**Exercise**.
Pictures stay out; please output the remaining data exactly.

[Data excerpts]
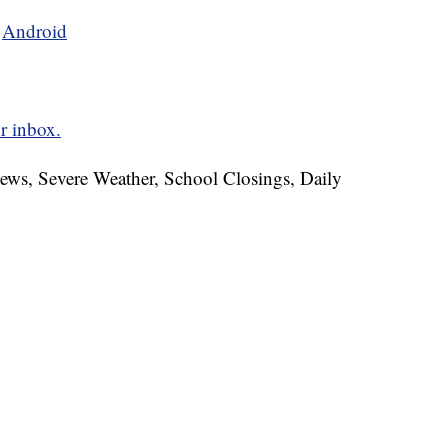
d
Android
r inbox.
News, Severe Weather, School Closings, Daily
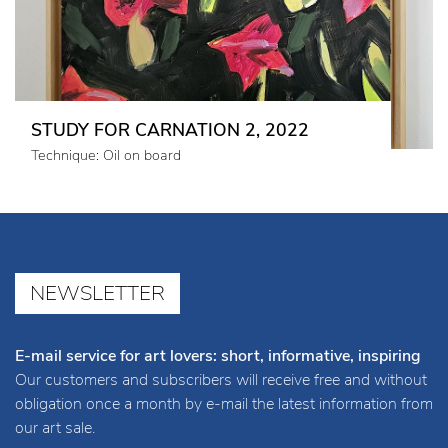
STUDY FOR CARNATION 2, 2022
Technique: Oil on board
NEWSLETTER
E-mail service for art lovers: short, informative, inspiring
Our customers and subscribers will receive free and without
obligation once a month by e-mail the latest information from
our art sale.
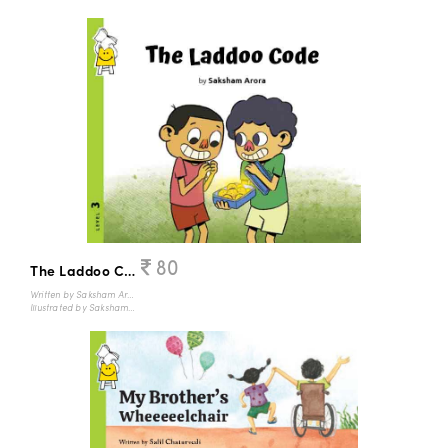
80
The Laddoo Code
Written by Saksham Arora
Illustrated by Saksham Arora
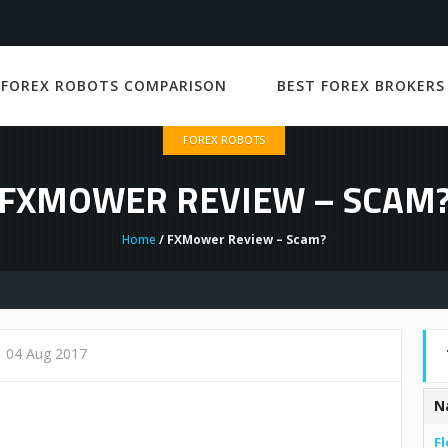
 FOREX ROBOTS COMPARISON
BEST FOREX BROKERS
FOREX ROBOTS
FXMOWER REVIEW – SCAM
Home
/ FXMower Review – Scam?
04 Aug 2017
N
Fl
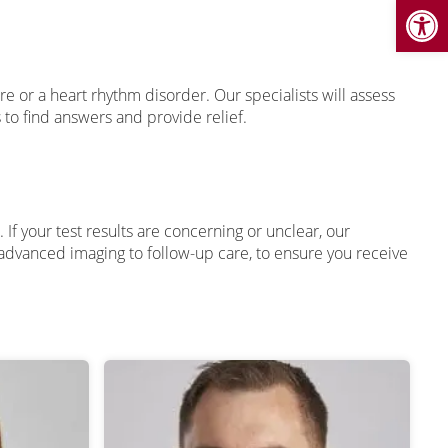
Open
 or a heart rhythm disorder. Our specialists will assess
o find answers and provide relief.
 If your test results are concerning or unclear, our
m advanced imaging to follow-up care, to ensure you receive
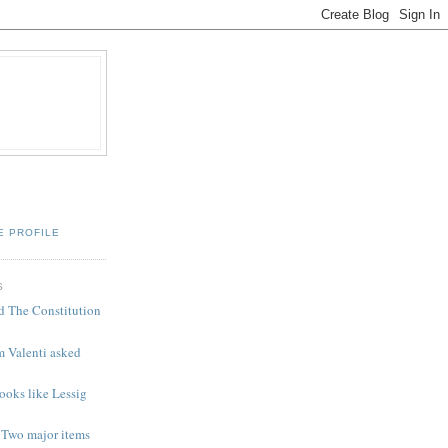
E PROFILE
S
d The Constitution
m Valenti asked
looks like Lessig
 Two major items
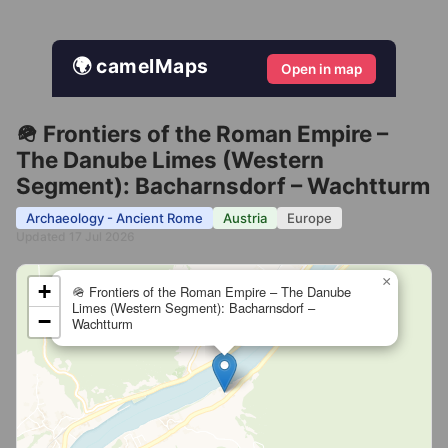
🌍 camelMaps
Open in map
🪖 Frontiers of the Roman Empire –
The Danube Limes (Western
Segment): Bacharnsdorf – Wachtturm
Archaeology - Ancient Rome
Austria
Europe
Updated 17 Jul 2026
×
+
🪖 Frontiers of the Roman Empire – The Danube
Limes (Western Segment): Bacharnsdorf –
−
Wachtturm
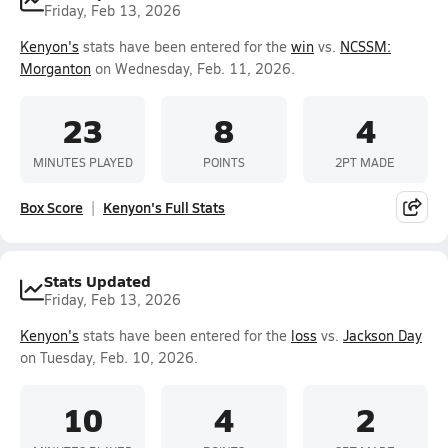
Friday, Feb 13, 2026
Kenyon's
stats have been entered for the
win
vs.
NCSSM:
Morganton
on Wednesday, Feb. 11, 2026.
23
8
4
MINUTES PLAYED
POINTS
2PT MADE
Box Score
Kenyon's Full Stats
Stats Updated
Friday, Feb 13, 2026
Kenyon's
stats have been entered for the
loss
vs.
Jackson Day
on Tuesday, Feb. 10, 2026.
10
4
2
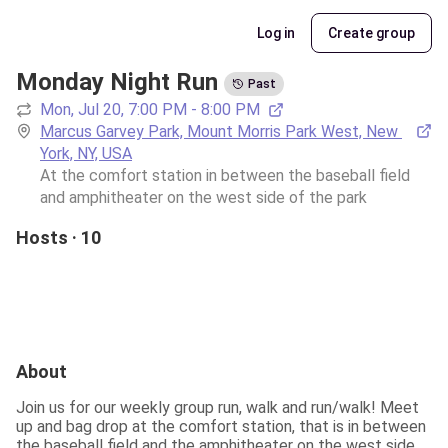
Log in
Create group
Monday Night Run
Past
Mon, Jul 20, 7:00 PM - 8:00 PM
Marcus Garvey Park, Mount Morris Park West, New 
York, NY, USA
At the comfort station in between the baseball field 
and amphitheater on the west side of the park 
Hosts · 10
About
Join us for our weekly group run, walk and run/walk! Meet 
up and bag drop at the comfort station, that is in between 
the baseball field and the amphitheater on the west side 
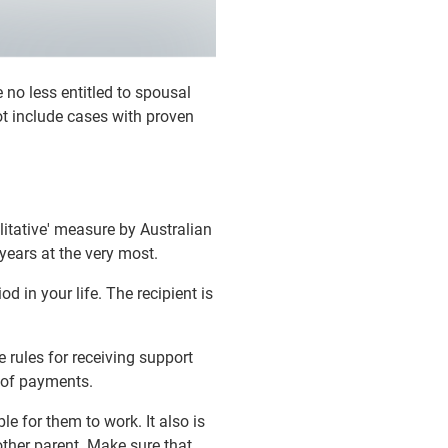
 no less entitled to spousal
ot include cases with proven
ilitative' measure by Australian
 years at the very most.
d in your life. The recipient is
 rules for receiving support
d of payments.
e for them to work. It also is
 other parent. Make sure that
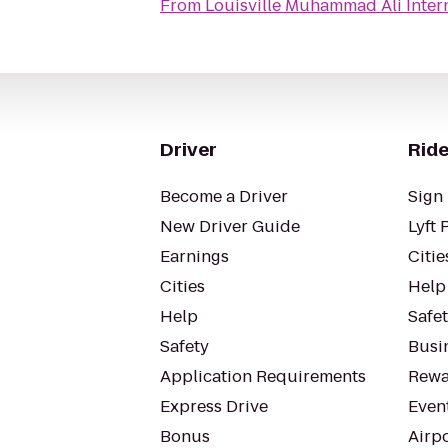
From
Louisville Muhammad Ali Intern
Driver
Ride
Become a Driver
Sign 
New Driver Guide
Lyft 
Earnings
Citie
Cities
Help
Help
Safe
Safety
Busin
Application Requirements
Rewa
Express Drive
Even
Bonus
Airp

**Solution**.
d
Android
r inbox.
News, Severe Weather, School Closings, Daily
STUDY FOR CARNATION 2, 2022
Technique: Oil on board
NEWSLETTER
E-mail service for art lovers: short, informative, inspiring
Our customers and subscribers will receive free and without
obligation once a month by e-mail the latest information from
our art sale.
80
The Laddoo Code
Written by Saksham Arora
Illustrated by Saksham Arora
 FOREX ROBOTS COMPARISON
BEST FOREX BROKERS
FOREX ROBOTS
FXMOWER REVIEW – SCAM
Home
/ FXMower Review – Scam?
04 Aug 2017
N
Fl
Open
 or a heart rhythm disorder. Our specialists will assess
o find answers and provide relief.
 If your test results are concerning or unclear, our
m advanced imaging to follow-up care, to ensure you receive
E PROFILE
S
d The Constitution
m Valenti asked
looks like Lessig
 Two major items
🌍 camelMaps
Open in map
🪖 Frontiers of the Roman Empire –
The Danube Limes (Western
Segment): Bacharnsdorf – Wachtturm
Archaeology - Ancient Rome
Austria
Europe
Updated 17 Jul 2026
×
+
🪖 Frontiers of the Roman Empire – The Danube
Limes (Western Segment): Bacharnsdorf –
−
Wachtturm
Friday, Feb 13, 2026
Kenyon's
stats have been entered for the
win
vs.
NCSSM:
Morganton
on Wednesday, Feb. 11, 2026.
23
8
4
MINUTES PLAYED
POINTS
2PT MADE
Box Score
Kenyon's Full Stats
Stats Updated
Friday, Feb 13, 2026
Kenyon's
stats have been entered for the
loss
vs.
Jackson Day
on Tuesday, Feb. 10, 2026.
10
4
2
Log in
Create group
Monday Night Run
Past
Mon, Jul 20, 7:00 PM - 8:00 PM
Marcus Garvey Park, Mount Morris Park West, New 
York, NY, USA
At the comfort station in between the baseball field 
and amphitheater on the west side of the park 
Hosts · 10
About
Join us for our weekly group run, walk and run/walk! Meet 
up and bag drop at the comfort station, that is in between 
the baseball field and the amphitheater on the west side 
 no less entitled to spousal
ot include cases with proven
ilitative' measure by Australian
 years at the very most.
d in your life. The recipient is
 rules for receiving support
d of payments.
e for them to work. It also is
 other parent. Make sure that
From
Louisville Muhammad Ali Intern
Driver
Ride
Become a Driver
Sign 
New Driver Guide
Lyft 
Earnings
Citie
Cities
Help
Help
Safe
Safety
Busin
Application Requirements
Rewa
Express Drive
Even
Bonus
Airp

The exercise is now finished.